▸ **Assigned task**: Please copy every record below exactly and leave out the pictures.

▸ **Task data**:
══════════════════════════════
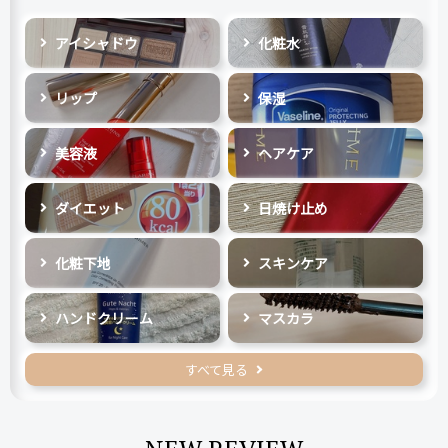
アイシャドウ
化粧水
リップ
保湿
美容液
ヘアケア
ダイエット
日焼け止め
化粧下地
スキンケア
ハンドクリーム
マスカラ
すべて見る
══════════════════════════════
▸ **Reply to the task**:
アイシャドウ
化粧水
リップ
保湿
美容液
ヘアケア
ダイエット
日焼け止め
化粧下地
スキンケア
ハンドクリーム
マスカラ
すべて見る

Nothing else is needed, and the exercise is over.